Aslan Revisited

 

Do you remember Aslan, the lion in CS Lewis' Narnia chronicles?  Gentle, but wild, and potentially dangerous. Certainly not someone to mess with!  Our sinfulness means that we are always in danger of trying to domesticate God and have him under our control, rather than us being part of his kingdom.  In The Gravedigger File, Os Guinness argues that in the modern world Christians often see God as part of their private life but as having nothing to do with their public or working lives. Guinness describes this privatisation of Christian faith as the private zoo factor! It is a bit like trying to have Aslan as prime exhibit in our private zoo.  There he is, powerful and dangerous and wild, but never free to roam and reign over the countryside in which he belongs.

 

The Gravedigger File is written as a series of memorandums among intelligence operatives in the service of the Devil.  The memoranda are about strategies for undermining Christianity and its capacity to transform the world.  The Private Zoo memorandum explains how in the modern world Christianity has increasingly become confined to the private lives of Christians.  According to Guinness, a chasm has opened up between the public and private spheres of life, with the private sphere being seen as the sphere of individual fulfilment and freedom.  It is in the private sphere that the church has positioned itself.

 

We are familiar with the result.  Privatisation of faith is a major victory for 'the other side!' Our societies are full of local churches that are personally engaging but often socially irrelevant. As Guinness says:

 

[P]rivatisation means that the grand, global umbrella of faith has shrunk to the size of a plastic rain hat. ...Look for a place where the Christian's faith makes a difference at work beyond the realm of purely personal things (such as witnessing to colleagues and praying for them, or not swearing and not fiddling income tax returns).  Look for a place where Christianity is thinking "Christianly" and critically about the substance of work (about, say, the use of profits and not just personnel; about the ethics of a multi-national corporation and not just those of a small, family business; about a just economic order and not just the doctrine of justification).
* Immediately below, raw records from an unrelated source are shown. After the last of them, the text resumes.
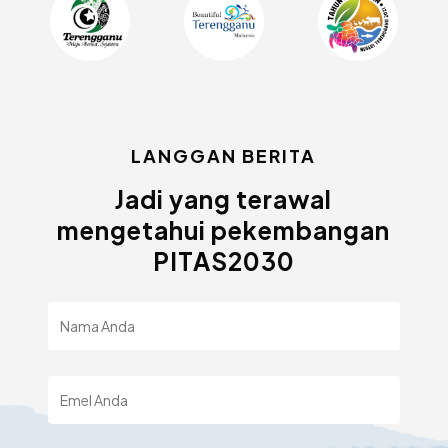
LANGGAN BERITA
Jadi yang terawal
mengetahui pekembangan
PITAS2030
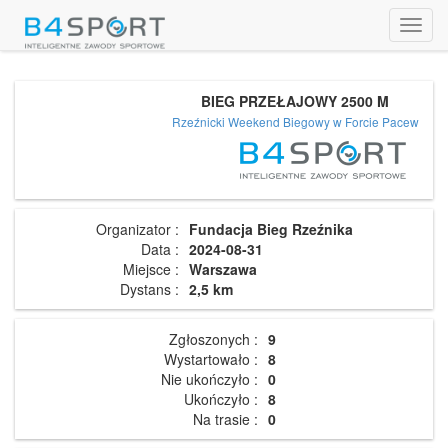
Toggl
navig
BIEG PRZEŁAJOWY 2500 M
Rzeźnicki Weekend Biegowy w Forcie Pacew
Organizator :
Fundacja Bieg Rzeźnika
Data :
2024-08-31
Miejsce :
Warszawa
Dystans :
2,5 km
Zgłoszonych :
9
Wystartowało :
8
Nie ukończyło :
0
Ukończyło :
8
Na trasie :
0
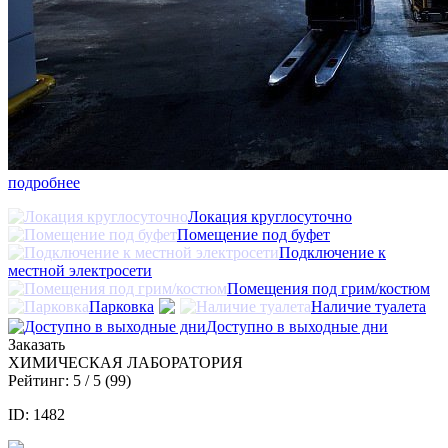
подробнее
Локация круглосуточно
Помещение под буфет
Подключение к
местной электросети
Помещения под грим/костюм
Парковка
Наличие туалета
Доступно в выходные дни
Заказать
ХИМИЧЕСКАЯ ЛАБОРАТОРИЯ
Рейтинг:
5
/ 5 (
99
)
ID: 1482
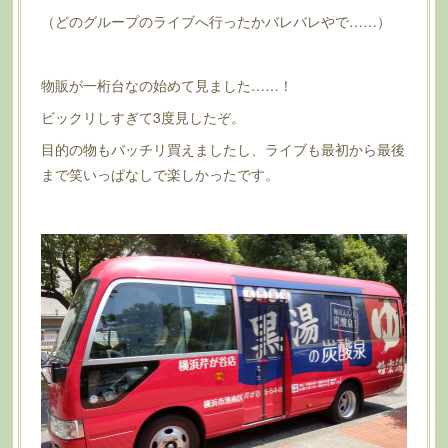
（どのグループのライブへ行ったかバレバレやで……）
物販が一桁台なの始めて見ました……！
ビックリしすぎて3度見したぞ。
目的の物もバッチリ買えましたし、ライブも最初から最後
まで笑いっぱなしで楽しかったです。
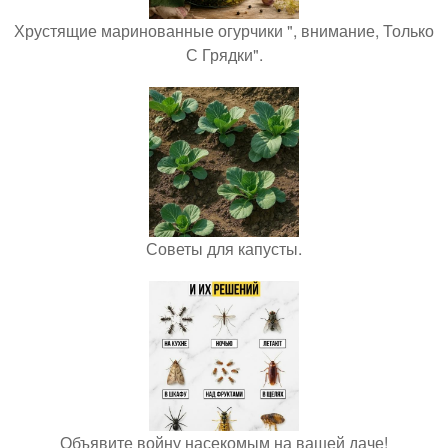
Хрустящие маринованные огурчики ", внимание, Только
С Грядки".
Советы для капусты.
Объявите войну насекомым на вашей даче!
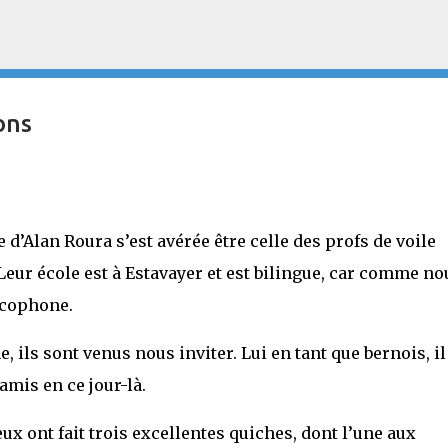
Accéder au contenu principal
ons
 d’Alan Roura s’est avérée être celle des profs de voile
Leur école est à Estavayer et est bilingue, car comme no
ancophone.
 ils sont venus nous inviter. Lui en tant que bernois, il
amis en ce jour-là.
ux ont fait trois excellentes quiches, dont l’une aux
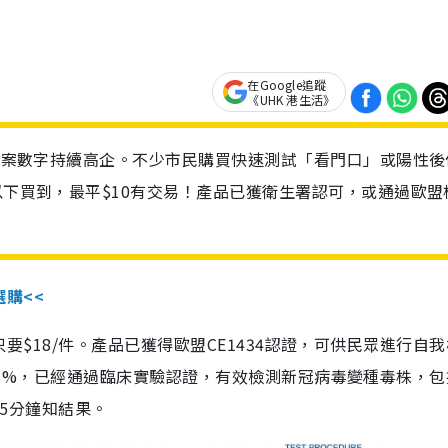
在Google追蹤
《UHK 港生活》
診個案數字持續高企。不少市民購買快速測試「看門口」或陽性後
以下買到，最平$10有交易！產品已獲衛生署認可，或通過歐盟
選購<<
惠價只要$18/件。產品已獲得歐盟CE1434認證，可供民眾進行自
性99.8%，已經通過臨床實驗認證，有效檢測新冠病毒變種毒株，
，15分鐘知結果。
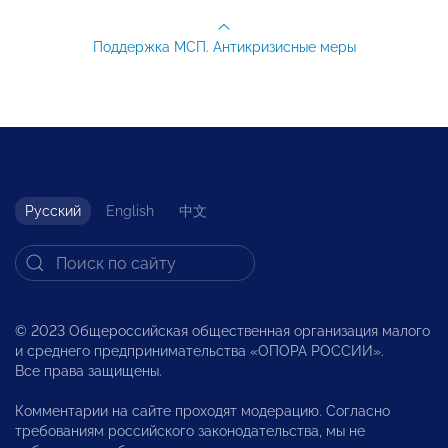
Поддержка МСП. Антикризисные меры
Русский
English
中文
© 2023 Общероссийская общественная организация малого
и среднего предпринимательства «ОПОРА РОССИИ».
Все права защищены.
Комментарии на сайте проходят модерацию. Согласно
требованиям российского законодательства, мы не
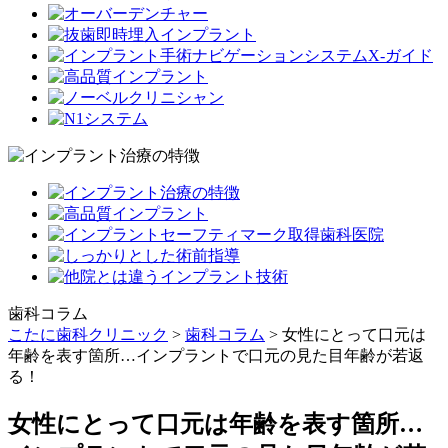
歯科コラム
こたに歯科クリニック
>
歯科コラム
>
女性にとって口元は
年齢を表す箇所…インプラントで口元の見た目年齢が若返
る！
女性にとって口元は年齢を表す箇所…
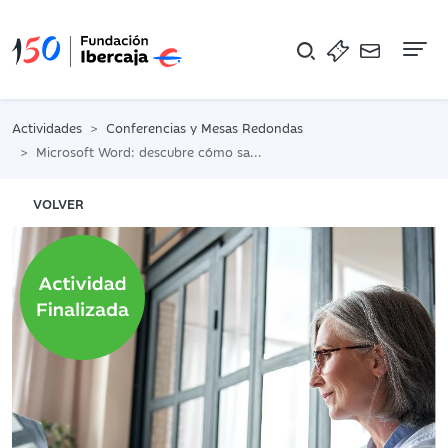
Na
Actividades
Conferencias y Mesas Redondas
Microsoft Word: descubre cómo sacarle partido
VOLVER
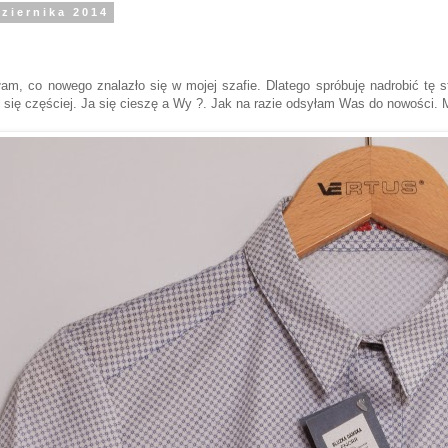
dziernika 2014
, co nowego znalazło się w mojej szafie. Dlatego spróbuję nadrobić tę stra
się częściej. Ja się cieszę a Wy ?. Jak na razie odsyłam Was do nowości. M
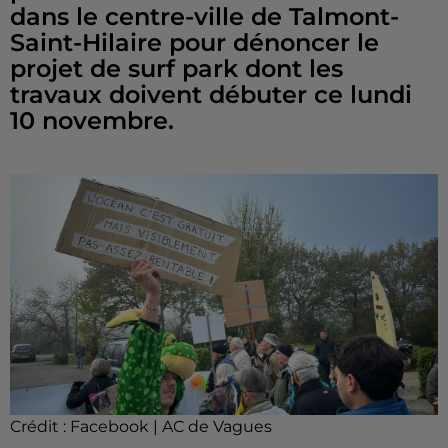
dans le centre-ville de Talmont-
Saint-Hilaire pour dénoncer le
projet de surf park dont les
travaux doivent débuter ce lundi
10 novembre.
Crédit :
Facebook | AC de Vagues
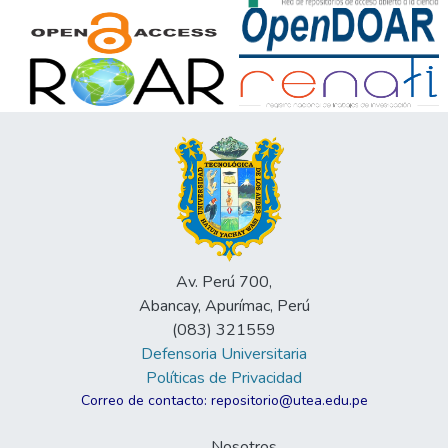
Av. Perú 700,
Abancay, Apurímac, Perú
(083) 321559
Defensoria Universitaria
Políticas de Privacidad
Correo de contacto: repositorio@utea.edu.pe
Nosotros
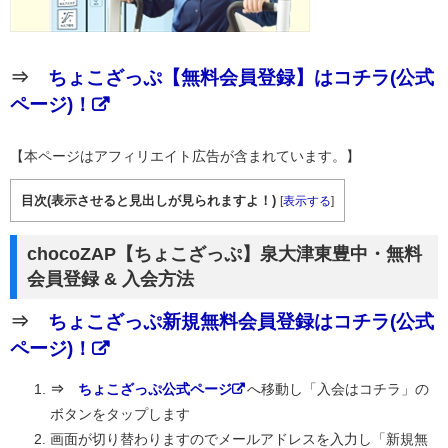
⇒
ちょこざっぷ【無料会員登録】はコチラ(公式
ページ)！
【本ページはアフィリエイト広告が含まれています。】
目次(表示させると見出しが見られますよ！)
[
表示する
]
chocoZAP【ちょこざっぷ】泉大津東豊中・無料
会員登録 & 入会方法
⇒
ちょこざっぷ新規無料会員登録はコチラ(公式
ページ)！
⇒
ちょこざっぷ公式ページ
へ移動し「入会はコチラ」の
ボタンをタップします
画面が切り替わりますのでメールアドレスを入力し「新規無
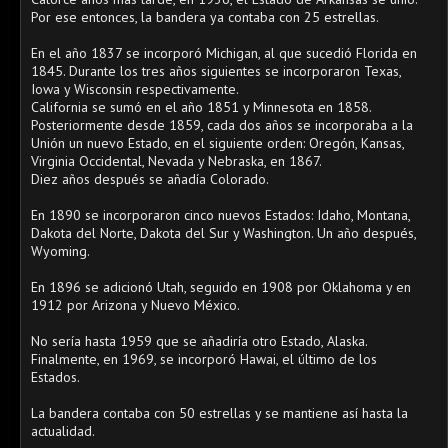
Por ese entonces, la bandera ya contaba con 25 estrellas.
En el año 1837 se incorporó Michigan, al que sucedió Florida en
1845. Durante los tres años siguientes se incorporaron Texas,
Iowa y Wisconsin respectivamente.
California se sumó en el año 1851 y Minnesota en 1858.
Posteriormente desde 1859, cada dos años se incorporaba a la
Unión un nuevo Estado, en el siguiente orden: Oregón, Kansas,
Virginia Occidental, Nevada y Nebraska, en 1867.
Diez años después se añadía Colorado.
En 1890 se incorporaron cinco nuevos Estados: Idaho, Montana,
Dakota del Norte, Dakota del Sur y Washington. Un año después,
Wyoming.
En 1896 se adicionó Utah, seguido en 1908 por Oklahoma y en
1912 por Arizona y Nuevo México.
No sería hasta 1959 que se añadiría otro Estado, Alaska.
Finalmente, en 1969, se incorporó Hawai, el último de los
Estados.
La bandera contaba con 50 estrellas y se mantiene así hasta la
actualidad.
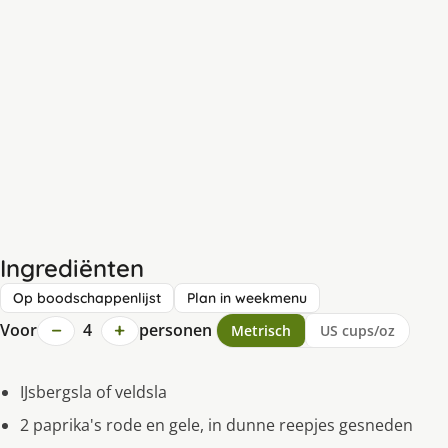
Ingrediënten
Op boodschappenlijst
Plan in weekmenu
−
+
Voor
4
personen
Metrisch
US cups/oz
IJsbergsla of veldsla
2 paprika's rode en gele, in dunne reepjes gesneden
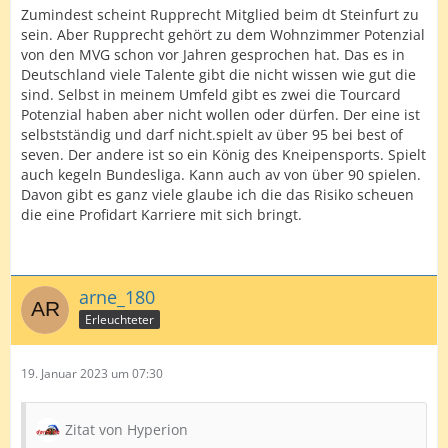
Zumindest scheint Rupprecht Mitglied beim dt Steinfurt zu
sein. Aber Rupprecht gehört zu dem Wohnzimmer Potenzial
von den MVG schon vor Jahren gesprochen hat. Das es in
Deutschland viele Talente gibt die nicht wissen wie gut die
sind. Selbst in meinem Umfeld gibt es zwei die Tourcard
Potenzial haben aber nicht wollen oder dürfen. Der eine ist
selbstständig und darf nicht.spielt av über 95 bei best of
seven. Der andere ist so ein König des Kneipensports. Spielt
auch kegeln Bundesliga. Kann auch av von über 90 spielen.
Davon gibt es ganz viele glaube ich die das Risiko scheuen
die eine Profidart Karriere mit sich bringt.
arne_180
Erleuchteter
19. Januar 2023 um 07:30
Zitat von Hyperion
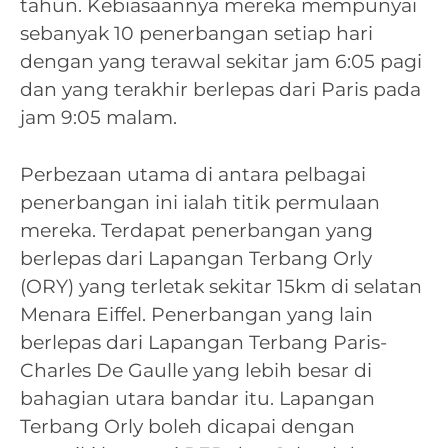
tahun. Kebiasaannya mereka mempunyai
sebanyak 10 penerbangan setiap hari
dengan yang terawal sekitar jam 6:05 pagi
dan yang terakhir berlepas dari Paris pada
jam 9:05 malam.
Perbezaan utama di antara pelbagai
penerbangan ini ialah titik permulaan
mereka. Terdapat penerbangan yang
berlepas dari Lapangan Terbang Orly
(ORY) yang terletak sekitar 15km di selatan
Menara Eiffel. Penerbangan yang lain
berlepas dari Lapangan Terbang Paris-
Charles De Gaulle yang lebih besar di
bahagian utara bandar itu. Lapangan
Terbang Orly boleh dicapai dengan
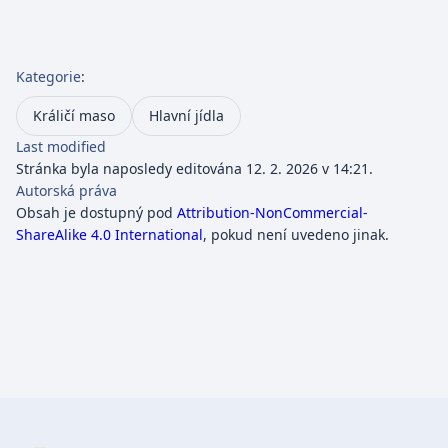
Kategorie
:
Králičí maso
Hlavní jídla
Last modified
Stránka byla naposledy editována 12. 2. 2026 v 14:21.
Autorská práva
Obsah je dostupný pod
Attribution-NonCommercial-
ShareAlike 4.0 International
, pokud není uvedeno jinak.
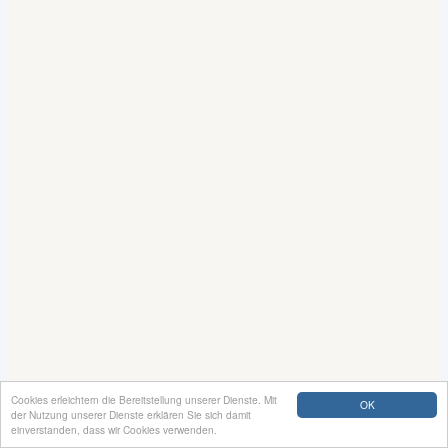
Cookies erleichtern die Bereitstellung unserer Dienste. Mit
OK
der Nutzung unserer Dienste erklären Sie sich damit
einverstanden, dass wir Cookies verwenden.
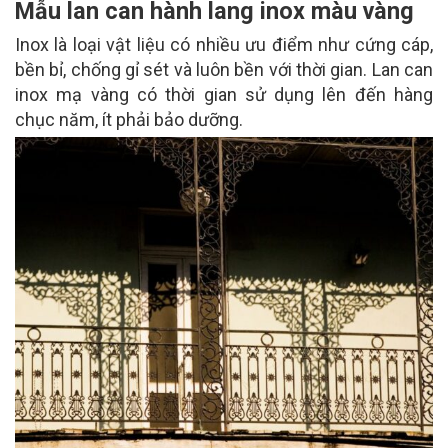
Mẫu lan can hành lang inox màu vàng
Inox là loại vật liệu có nhiều ưu điểm như cứng cáp,
bền bỉ, chống gỉ sét và luôn bền với thời gian. Lan can
inox mạ vàng có thời gian sử dụng lên đến hàng
chục năm, ít phải bảo dưỡng.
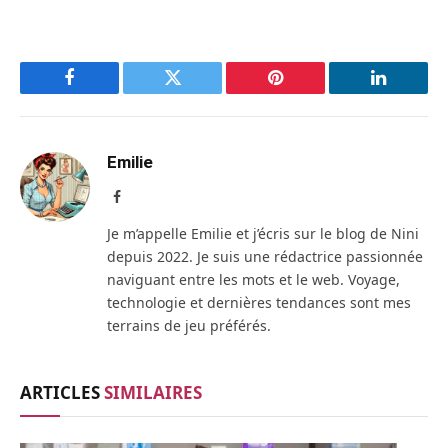
Facebook
Twitter
Pinterest
LinkedIn
Emilie
Facebook
Je m’appelle Emilie et j’écris sur le blog de Nini
depuis 2022. Je suis une rédactrice passionnée
naviguant entre les mots et le web. Voyage,
technologie et dernières tendances sont mes
terrains de jeu préférés.
ARTICLES
SIMILAIRES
You will look for a very long time. He or she may be "into religion", but then so are colleagues "into golfing" or "into theatre" or a score of other hobbies'

(The Gravedigger File, 81,82).

 

This privatisation is deeply entrenched in church life - a whole industry has grown up around 'the empire building of the local church'. We may talk a lot about Aslan, but a privatised Christianity ensures that even if the lion roars, it is safely contained behind bars.  As we reflect upon work in this edition of The Big Picture, it is vital that we rediscover God as the hunter, the warrior, the King, who approaches at infinite speed, and cannot, and will not (what idolatry!) be confined to our private lives.  It is only as ordinary Christians like you and me repent of such unbiblical privatisation of our faith, and take seriously our (however ordinary) work as royal service, that we will make progress towards recovering faith as a global umbrella rather than as a private zoo.  I hope that this edition of TBP will push us in this direction!